Ainda segundo ela, a entidade administra 98 presídios, dos quais 31 estão totalmente equipados e 14 não têm absolutamente nenhuma proteção contra o calor; o resto conta com refrigeração em algumas áreas. Aos poucos, vai expandindo o sistema, e atualmente já conta com 43 mil "leitos frios", cerca de um terço do total. Vem discutindo a possibilidade de equipar todas as unidades, mas para isso precisaria de uma verba de US$ 1 bilhão (R$ 4,8 bilhões).

Enquanto isso, vários presos (e seus familiares) reclamam do calor e de que nem sempre têm condições de acessar as áreas mais frescas, seja por falta de funcionários, seja porque têm a permissão negada. Outros afirmam que há poucos ventiladores disponíveis e que a água do chuveiro, usada como meio para refrescar, oferece pouco alívio.

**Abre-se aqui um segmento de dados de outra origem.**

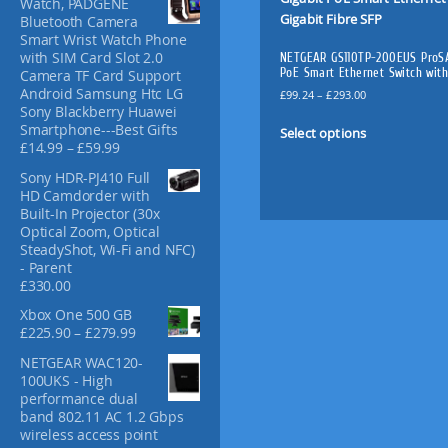
Watch, PADGENE
f
Bluetooth Camera
o
Smart Wrist Watch Phone
r
with SIM Card Slot 2.0
NETGEAR GS110TP-200EUS ProSA
:
PoE Smart Ethernet Switch with
Camera TF Card Support
Android Samsung Htc LG
P
£
99.24
–
£
293.00
Sony Blackberry Huawei
r
T
Smartphone---Best Gifts
i
Select options
h
P
£
14.99
–
£
59.99
c
i
r
e
Sony HDR-PJ410 Full
s
i
r
HD Camdorder with
c
p
a
Built-In Projector (30x
e
n
r
Optical Zoom, Optical
r
g
o
SteadyShot, Wi-Fi and NFC)
a
e
d
- Parent
n
:
£
330.00
u
g
£
c
e
9
Xbox One 500 GB
:
t
9
P
£
225.90
–
£
279.99
£
.
h
r
NETGEAR WAC120-
1
2
i
a
100UKS - High
4
4
c
s
performance dual
.
t
e
m
band 802.11 AC 1.2 Gbps
9
h
r
u
wireless access point
9
r
a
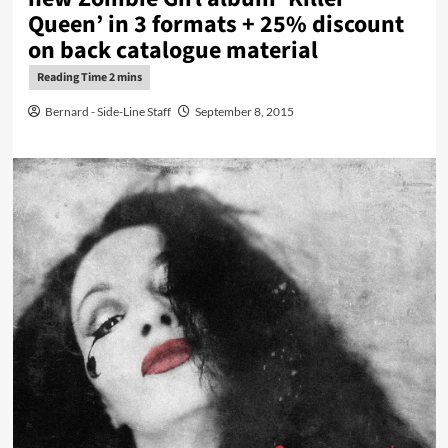
Queen’ in 3 formats + 25% discount
on back catalogue material
Bernard - Side-Line Staff
September 8, 2015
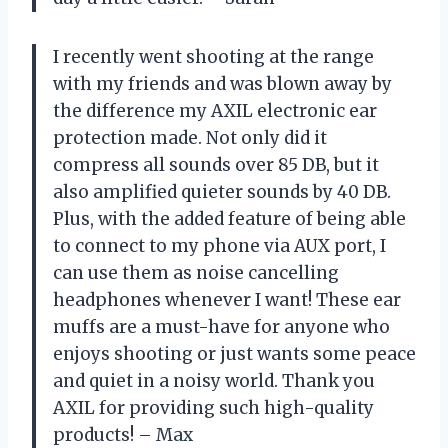
I recently went shooting at the range
with my friends and was blown away by
the difference my AXIL electronic ear
protection made. Not only did it
compress all sounds over 85 DB, but it
also amplified quieter sounds by 40 DB.
Plus, with the added feature of being able
to connect to my phone via AUX port, I
can use them as noise cancelling
headphones whenever I want! These ear
muffs are a must-have for anyone who
enjoys shooting or just wants some peace
and quiet in a noisy world. Thank you
AXIL for providing such high-quality
products! – Max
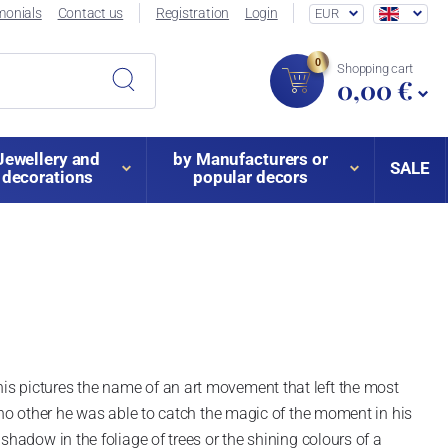
monials
Contact us
Registration
Login
EUR
0
Shopping cart
0,00 €
Jewellery and
by Manufacturers or
SALE
decorations
popular decors
s pictures the name of an art movement that left the most
 no other he was able to catch the magic of the moment in his
hadow in the foliage of trees or the shining colours of a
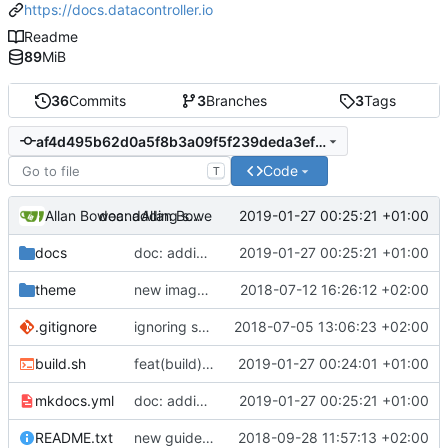
https://docs.datacontroller.io
Readme
89
MiB
36
Commits
3
Branches
3
Tags
af4d495b62d0a5f8b3a09f5f239deda3ef3dcd46
Code
T
Allan Bowe
and
Allan Bowe
2019-01-27 00:25:21 +01:00
doc: adding system requirements
docs
doc: adding system requirements
2019-01-27 00:25:21 +01:00
theme
new image for preview
2018-07-12 16:26:12 +02:00
.gitignore
ignoring swap files
2018-07-05 13:06:23 +02:00
build.sh
feat(build): new build script"
2019-01-27 00:24:01 +01:00
mkdocs.yml
doc: adding system requirements
2019-01-27 00:25:21 +01:00
README.txt
new guide for dates & datetimes, and updated security description
2018-09-28 11:57:13 +02:00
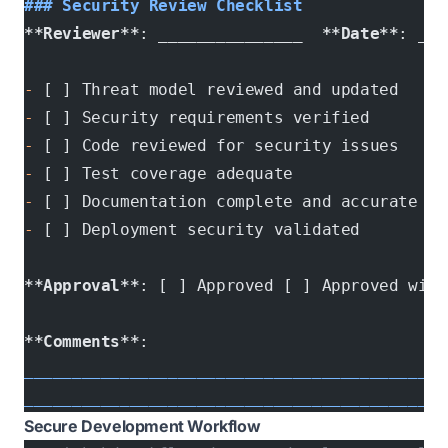
### Security Review Checklist
**Reviewer**
: 
__
_____________  
**Date**
: ___
-
 [ ] Threat model reviewed and updated
-
 [ ] Security requirements verified
-
 [ ] Code reviewed for security issues
-
 [ ] Test coverage adequate
-
 [ ] Documentation complete and accurate
-
 [ ] Deployment security validated
**Approval**
: [ ] Approved [ ] Approved with
**Comments**
: 
____________________________________________
____________________________________________
Secure Development Workflow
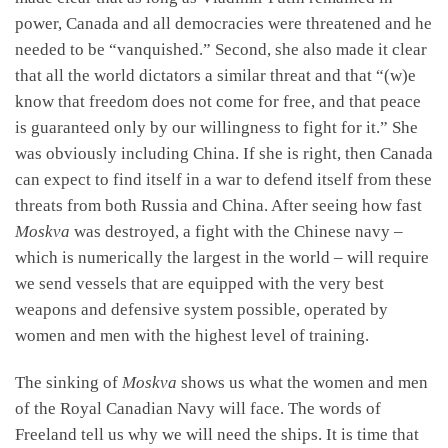
power, Canada and all democracies were threatened and he
needed to be “vanquished.” Second, she also made it clear
that all the world dictators a similar threat and that “(w)e
know that freedom does not come for free, and that peace
is guaranteed only by our willingness to fight for it.” She
was obviously including China. If she is right, then Canada
can expect to find itself in a war to defend itself from these
threats from both Russia and China. After seeing how fast
Moskva
was destroyed, a fight with the Chinese navy –
which is numerically the largest in the world – will require
we send vessels that are equipped with the very best
weapons and defensive system possible, operated by
women and men with the highest level of training.
The sinking of
Moskva
shows us what the women and men
of the Royal Canadian Navy will face. The words of
Freeland tell us why we will need the ships. It is time that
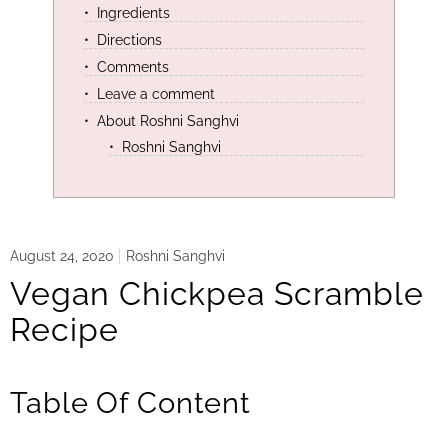
Ingredients
Directions
Comments
Leave a comment
About Roshni Sanghvi
Roshni Sanghvi
August 24, 2020
Roshni Sanghvi
Vegan Chickpea Scramble
Recipe
Table Of Content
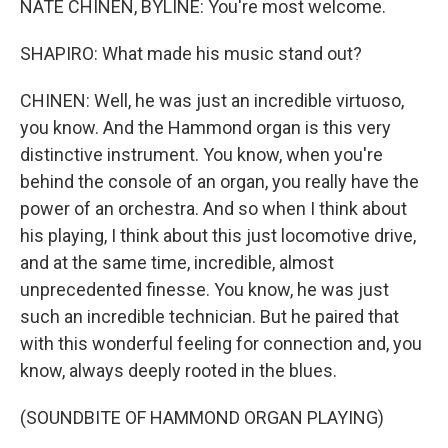
NATE CHINEN, BYLINE: You're most welcome.
SHAPIRO: What made his music stand out?
CHINEN: Well, he was just an incredible virtuoso,
you know. And the Hammond organ is this very
distinctive instrument. You know, when you're
behind the console of an organ, you really have the
power of an orchestra. And so when I think about
his playing, I think about this just locomotive drive,
and at the same time, incredible, almost
unprecedented finesse. You know, he was just
such an incredible technician. But he paired that
with this wonderful feeling for connection and, you
know, always deeply rooted in the blues.
(SOUNDBITE OF HAMMOND ORGAN PLAYING)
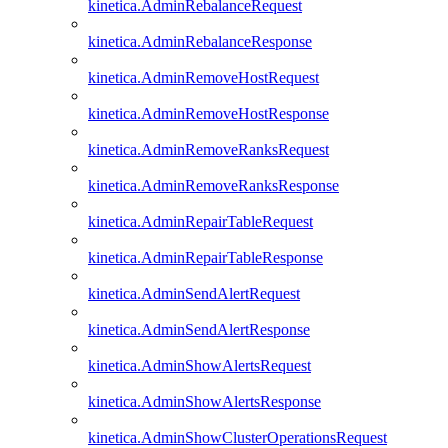
kinetica.AdminRebalanceRequest
kinetica.AdminRebalanceResponse
kinetica.AdminRemoveHostRequest
kinetica.AdminRemoveHostResponse
kinetica.AdminRemoveRanksRequest
kinetica.AdminRemoveRanksResponse
kinetica.AdminRepairTableRequest
kinetica.AdminRepairTableResponse
kinetica.AdminSendAlertRequest
kinetica.AdminSendAlertResponse
kinetica.AdminShowAlertsRequest
kinetica.AdminShowAlertsResponse
kinetica.AdminShowClusterOperationsRequest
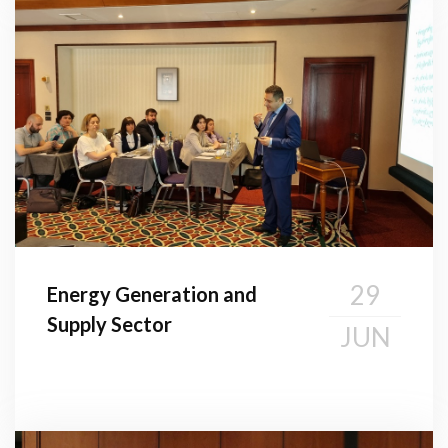
29
Energy Generation and
Supply Sector
JUN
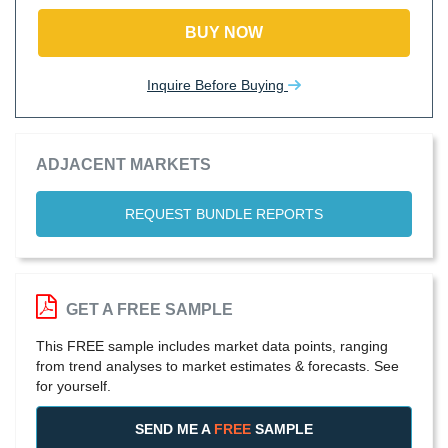
BUY NOW
Inquire Before Buying
ADJACENT MARKETS
REQUEST BUNDLE REPORTS
GET A FREE SAMPLE
This FREE sample includes market data points, ranging
from trend analyses to market estimates & forecasts. See
for yourself.
SEND ME A
FREE
SAMPLE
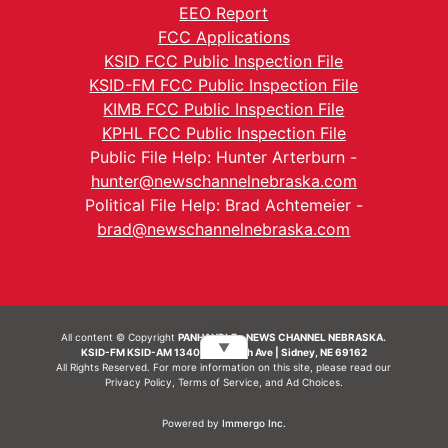
EEO Report
FCC Applications
KSID FCC Public Inspection File
KSID-FM FCC Public Inspection File
KIMB FCC Public Inspection File
KPHL FCC Public Inspection File
Public File Help: Hunter Arterburn -
hunter@newschannelnebraska.com
Political File Help: Brad Achtemeier -
brad@newschannelnebraska.com
All content © Copyright
PANHANDLE - NEWS CHANNEL NEBRASKA.
▼
KSID-FM KSID-AM 1340 | 836 10th Ave | Sidney, NE 69162
All Rights Reserved. For more information on this site, please read our
Privacy Policy
,
Terms of Service
, and
Ad Choices.
Powered by
Immergo Inc.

"Ele diz que, quando se sente muito mal, vai tomar uma ducha, mas a água sai praticamente quente", conta Cynthia Anguiano, de 41 anos, descrevendo a conversa frequente que tem com o noivo que cumpre pena por homicídio.

De acordo com Jeff Ormsby, diretor executivo da Federação Norte-Americana de Agentes Correcionais Estaduais, de Condado e Municipais, o calor excessivo também prejudica os trabalhadores penitenciários. "A situação está complicada; várias pessoas estão se demitindo pela falta de condições de trabalho. É realmente terrível, porque a violência também aumenta no verão; o calor é mais um fator de estresse."

De fato, um funcionário que pediu que permanecesse no anonimato, por medo de represálias decorrentes de reclamações das condições de trabalho, conta que o calor tem sido tanto que vive com as roupas permanentemente encharcadas de suor e, às vezes, chega a se sentir mal, precisando até se sentar. "Este mês teve um colega nosso que saiu daqui de ambulância."